_Problem description_
Give back every entry exactly as it is written, but not the pictures.

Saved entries
== Segment start ==
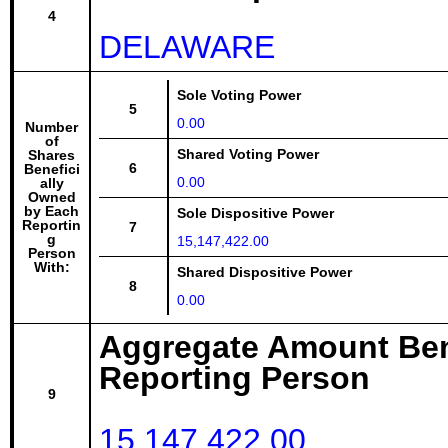
4
DELAWARE
Sole Voting Power
5
0.00
Number
of
Shared Voting Power
Shares
6
Benefici
0.00
ally
Owned
by Each
Sole Dispositive Power
Reportin
7
g
15,147,422.00
Person
With:
Shared Dispositive Power
8
0.00
Aggregate Amount Ben
Reporting Person
9
15,147,422.00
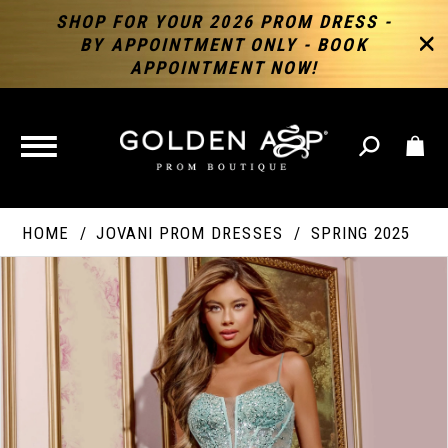
SHOP FOR YOUR 2026 PROM DRESS -
BY APPOINTMENT ONLY - BOOK
APPOINTMENT NOW!
TOGGLE
NAVIGATION
HOME
JOVANI PROM DRESSES
SPRING 2025
PAUSE AUTOPLAY
PREVIOUS SLIDE
NEXT SLIDE
Products
Skip
Products
0
Views
to
Views
Carousel
end
Carousel
End
1
2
== Segment end ==
_Written solution_
4
DELAWARE
Sole Voting Power
5
0.00
Number
of
Shared Voting Power
Shares
6
Benefici
0.00
ally
Owned
by Each
Sole Dispositive Power
Reportin
7
g
15,147,422.00
Person
With:
Shared Dispositive Power
8
0.00
Aggregate Amount Ben
Reporting Person
9
15,147,422.00
SHOP FOR YOUR 2026 PROM DRESS -
BY APPOINTMENT ONLY - BOOK
APPOINTMENT NOW!
TOGGLE
NAVIGATION
HOME
JOVANI PROM DRESSES
SPRING 2025
PAUSE AUTOPLAY
PREVIOUS SLIDE
NEXT SLIDE
Products
Skip
Products
0
Views
to
Views
Carousel
end
Carousel
End
1
2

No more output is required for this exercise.